The Peckerwoods are a white supremacist gang with organized networks in the state prison system. A sheriff's deputy and gang expert explained that they identified the Peckerwoods in 1989 and estimated their membership to be around eighty to one-hundred in number. The group takes its name from an old epithet some African Americans use to refer to Whites. Law enforcement officers stated that the gang population was increasing in the valley. Locally, the Peckerwoods and a splinter group of the Peckerwoods who call themselves the Nazi Low Riders, had expressed their hatred toward minorities in a number of violent acts prior to these two incidents.46

The local chapter of the National Association for the Advancement of Colored People (NAACP) reported receiving complaints of other incidents during this period, including a drive-by shooting, an increase in hate graffiti, and two incidents in which groups of African Americans were beaten up by whites yelling racial slurs.47 These incidents prompted the Los Angeles County Human Relations Commission to conduct a study that resulted in a report entitled, "Skinheads in the Antelope Valley." The report made numerous recommendations, including the formation of a local governmental body to address the issue, diversity hiring and training for law enforcement officers, and a hate crime policy for public schools.

In 1996, there was another series of high profile hate crimes. Early in the year, a suspected skinhead gang member stabbed an African American student in the back with a screwdriver on the campus grounds at Antelope Valley High School in Lancaster. Then in July 1996, an African American teenager was injured after being slashed with a machete-like weapon by several skinheads. Marcus Cotton and his female cousin were walking to her home in Lancaster when three men driving by yelled "white power" and gave a Nazi-style salute. The cousins tried to flee and were chased down. Cotton was beaten and slashed, suffering minor injuries.48 The Los Angeles Times followed this story concerning Marcus Cotton and his cousin. In one article, the Times stated that suspect Danny Williams confirmed that he was a skinhead and quoted him as saying, "I just want to live with people of my own color. … Even some black people want to live with nothing but blacks." He had been beaten after arriving in prison. The Cotton incident was followed by several reports of hate crimes perpetrated by African American men against white victims in Lancaster. These events prompted the LA County Sheriff’s Department to double the gang enforcement team in the valley.
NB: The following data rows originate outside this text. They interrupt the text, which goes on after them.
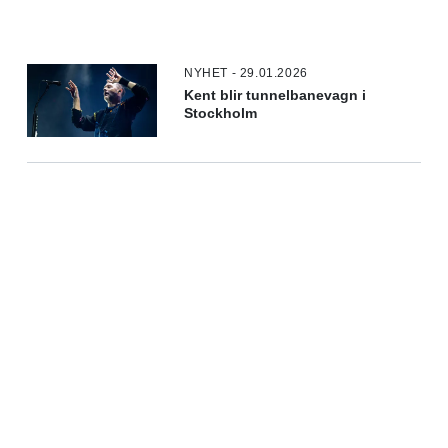
NYHET - 29.01.2026
Kent blir tunnelbanevagn i
Stockholm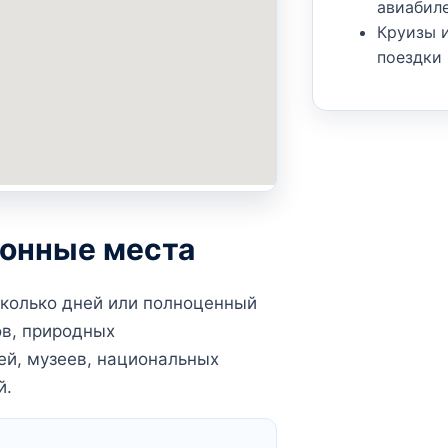
авиабил
Круизы 
поездки
ионные места
сколько дней или полноценный
ов, природных
ей, музеев, национальных
й.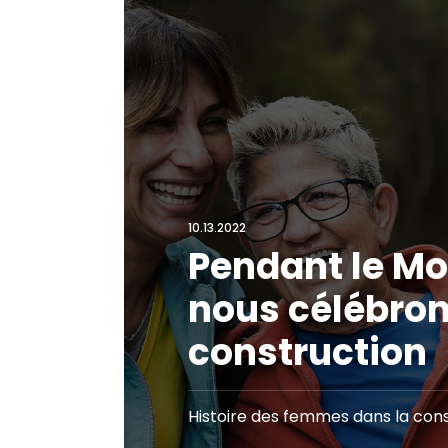
10.13.2022
Pendant le Mo
nous célébron
construction
Histoire des femmes dans la con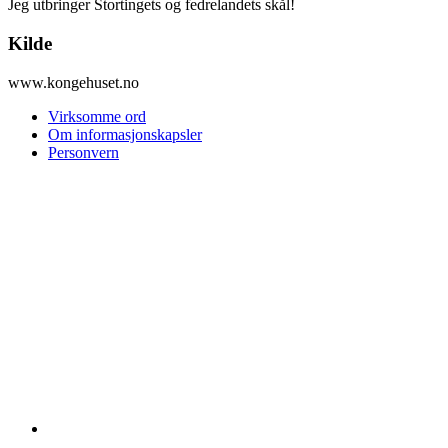
Jeg utbringer Stortingets og fedrelandets skål!
Kilde
www.kongehuset.no
Virksomme ord
Om informasjonskapsler
Personvern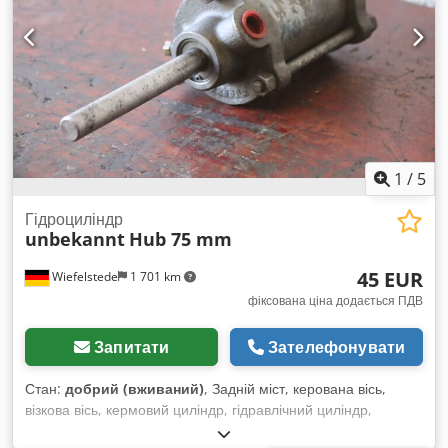
1
/
5
Гідроциліндр
unbekannt
Hub 75 mm
45 EUR
Wiefelstede
1 701 km
фіксована ціна додається ПДВ
Запитати
Зателефонувати
Стан:
добрий (вживаний)
, Задній міст, керована вісь,
візкова вісь, кермовий циліндр, гідравлічний циліндр,
опорний циліндр, гідравлічний шток, тисковий шток, стяжний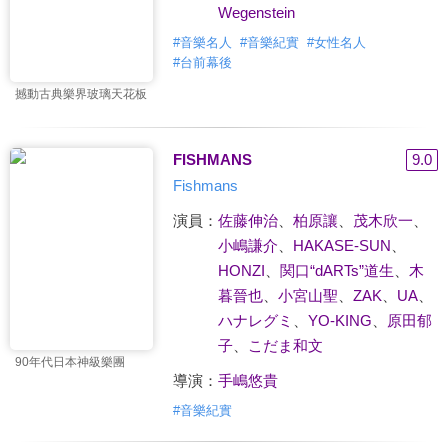
Wegenstein
#
音樂名人
#
音樂紀實
#
女性名人
#
台前幕後
撼動古典樂界玻璃天花板
FISHMANS
9.0
Fishmans
演員：
佐藤伸治
、
柏原讓
、
茂木欣一
、
小嶋謙介
、
HAKASE-SUN
、
HONZI
、
関口“dARTs”道生
、
木
暮晉也
、
小宮山聖
、
ZAK
、
UA
、
ハナレグミ
、
YO-KING
、
原田郁
子
、
こだま和文
90年代日本神級樂團
導演：
手嶋悠貴
#
音樂紀實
There were other events in the summer of 1996 and throughout 1997 that did not receive the same amount of media coverage, but continued to raise fear and racial antagonism. In May 1996, an African American teenage male was followed by a group of fifteen White suspects and was threatened with a knife by one suspect who told him, "you’re dead nigger." In July, there was another incident involving a large group of suspects. Thirteen white boys and girls, ages nine to sixteen, attacked and beat five African Americans, ages seven to nine, while yelling, "Niggers. Go back to Africa!" The victims were playing in front of a relative’s house on the Fourth of July weekend. During the short attack, several groups of adults from the neighboring houses allegedly shouted, "Kill the niggers."49 Over the years 1996 and 1997, there were 39 separate incidents of assault including assault with a deadly weapon, vandalism, battery, and terrorist threats against African Americans.50 These incidents were surrounded by political battles as civil rights organizations continually advocated for a more effective response from city officials, who were criticized for their lack of initiative in implementing earlier recommendations.

Top of page


This preliminary spatial exploration of race-bias hate crimes in Los Angeles County reveals a number of insights that are relevant to race-bias hate crimes generally and to our understanding of the phenomenon in Los Angeles more specifically. This study also helps to identify directions for future research. Here, we discuss the major findings and future research directions.
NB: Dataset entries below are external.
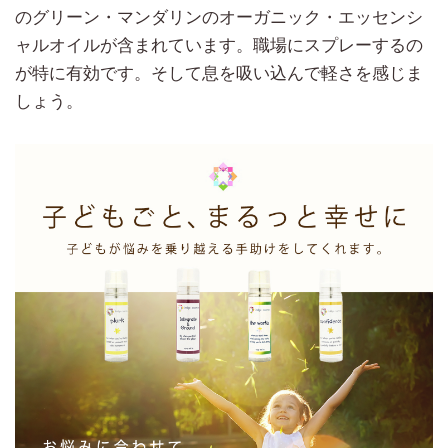
のグリーン・マンダリンのオーガニック・エッセンシ
ャルオイルが含まれています。職場にスプレーするの
が特に有効です。そして息を吸い込んで軽さを感じま
しょう。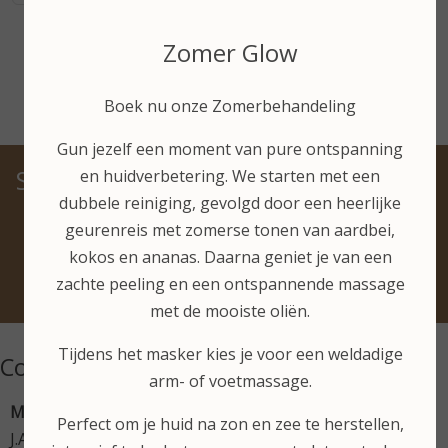
Zomer Glow
Boek nu onze Zomerbehandeling
Gun jezelf een moment van pure ontspanning
Schoonheidssalon in Schoorl gericht
en huidverbetering. We starten met een
dubbele reiniging, gevolgd door een heerlijke
op huidverbetering
geurenreis met zomerse tonen van aardbei,
voor inwoners uit Noord-Holland en specifiek voor
kokos en ananas. Daarna geniet je van een
Groet, Bergen, Alkmaar en Warmenhuizen.
zachte peeling en een ontspannende massage
met de mooiste oliën.
Tijdens het masker kies je voor een weldadige
Contactgegevens
arm- of voetmassage.
Mooi-zuiver
Perfect om je huid na zon en zee te herstellen,
J.A. Rädeckerweg 27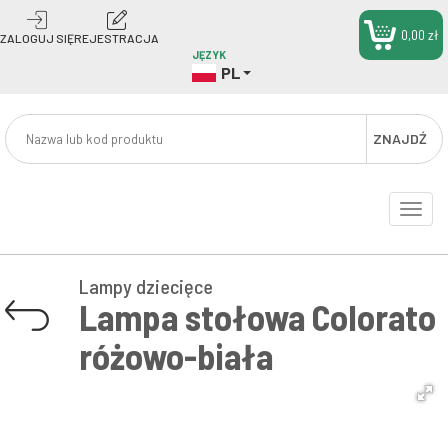
0,00 zł
ZALOGUJ SIĘ
REJESTRACJA
JĘZYK
PL
ZNAJDŹ
Toggle
naviga
Lampy dziecięce
Lampa stołowa Colorato
różowo-biała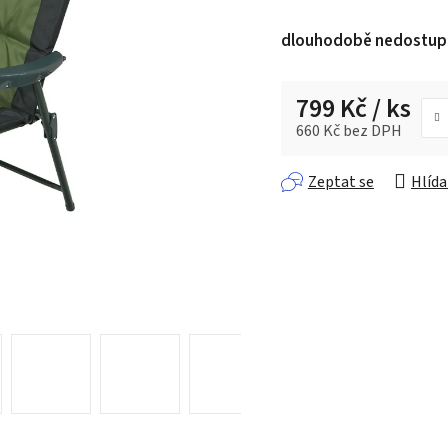
hodnocení
produktu
dlouhodobě nedostup
je
0,0
z 5
799 Kč
/ ks
hvězdiček.
660 Kč bez DPH
Měrná cena:
Zeptat se
Hlída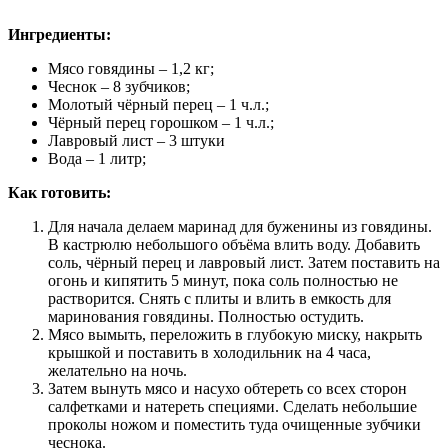
Ингредиенты:
Мясо говядины – 1,2 кг;
Чеснок – 8 зубчиков;
Молотый чёрный перец – 1 ч.л.;
Чёрный перец горошком – 1 ч.л.;
Лавровый лист – 3 штуки
Вода – 1 литр;
Как готовить:
Для начала делаем маринад для буженины из говядины.
В кастрюлю небольшого объёма влить воду. Добавить
соль, чёрный перец и лавровый лист. Затем поставить на
огонь и кипятить 5 минут, пока соль полностью не
растворится. Снять с плиты и влить в емкость для
маринования говядины. Полностью остудить.
Мясо вымыть, переложить в глубокую миску, накрыть
крышкой и поставить в холодильник на 4 часа,
желательно на ночь.
Затем вынуть мясо и насухо обтереть со всех сторон
салфетками и натереть специями. Сделать небольшие
проколы ножом и поместить туда очищенные зубчики
чеснока.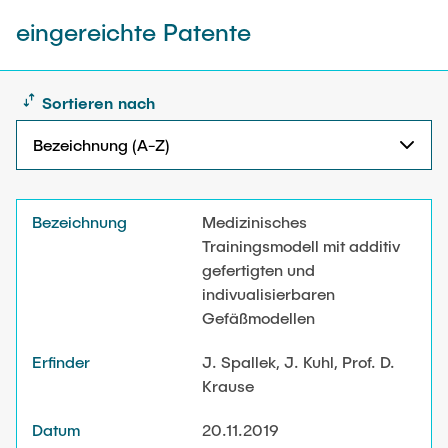
eingereichte Patente
Sortieren nach
Bezeichnung (A-Z)
Bezeichnung (A-Z)
Kenn-
Medizinisches
Bezeichnung
Erfinder
Datum
Name
Bezeichnung (Z-A)
Trainingsmodell mit additiv
gefertigten und
Erfinder (A-Z)
indivualisierbaren
Gefäßmodellen
Erfinder (Z-A)
J. Spallek, J. Kuhl, Prof. D.
Datum (A-Z)
Krause
Datum (Z-A)
20.11.2019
First, the mapping of race-bias hate crimes confirms our anecdotal understanding that these events are not spatially random. They tend to cluster in certain geographical areas. Further research is needed to understand the social, economic, political, cultural, and demographic changes or circumstances that give rise to high concentrations of hate crime activity in a specific locale. Mapping hate crime incidents is a first step in a fuller spatial analysis of the problem. If we can identify the variables that give rise to relatively high frequencies of incidents in a particular geographic area, we should be able to identify those areas that are vulnerable to the development of such incidents in the future. Further analysis of these variables will allow us to develop predictive models and identify policy relevant variables for future prevention and intervention work.

Second, the use of geographic information systems (GIS) to identify clusters can be useful to practitioners and policymakers by pointing to neighborhoods that are experiencing a pattern of intergroup tension and hostility. As the two case studies show, clusters represent cities or neighborhoods experiencing ongoing racial tensions. Clusters indicate a certain pattern of hate crime activity in a geographic area. Repeated incidents in a bounded geographic area often indicate, or can lead to, broader intergroup conflict between racial groups. These broader social conflicts can engage constituents who themselves may not have direct experience with hate crimes but who feel victimized or threatened by the racial character of the incidents, thereby expanding the scope of conflict.

Third, field interviews and archival research showed that in the one-on-one and one-on-many clusters, there are two types of gangs involved in some or many of the incidents within those clusters. One is the white supremacist, skinhead youth gang and the other is the non-white or "minority" street gang. Further research is needed to determine exactly what percentage of incidents within each of the clusters can be attributed to members or affiliates of each type of gang. There is, for now, strong evidence to suggest that where hate crimes cluster, there is likely to be a higher frequency of crimes perpetrated by members or affiliates of organized groups or gangs compared to incidents located in low density areas. This suggests that it is useful to examine the relationship of race-bias hate crimes in metropolitan areas to what scholars have called "new social movements" usually associated with more highly organized and ideologically more sophisticated organizations.

While gang activity among supremacist skinhead groups or street gangs may be qualitatively different from these organizations, the findings of this study suggests that certain types of gangs may pose a greater threat to healthy race relations than we have previously acknowledged. This is particularly true for gang-related hate crime among minority youth, since hate crimes committed by minority street gangs have not been viewed in the same way as white gangs such as "skinhead" gangs. This raises an important issue for data collection. As discussed in the section describing the data, many law enforcement agencies have avoided classifying any gang-related crime as a hate crime. These preliminary findings call that practice into question if, in fact, there is a growing problem with hate crimes committed by minority street gang members that are not directed at victims based on the victims’ gang affiliations, but instead based solely on their racial identification.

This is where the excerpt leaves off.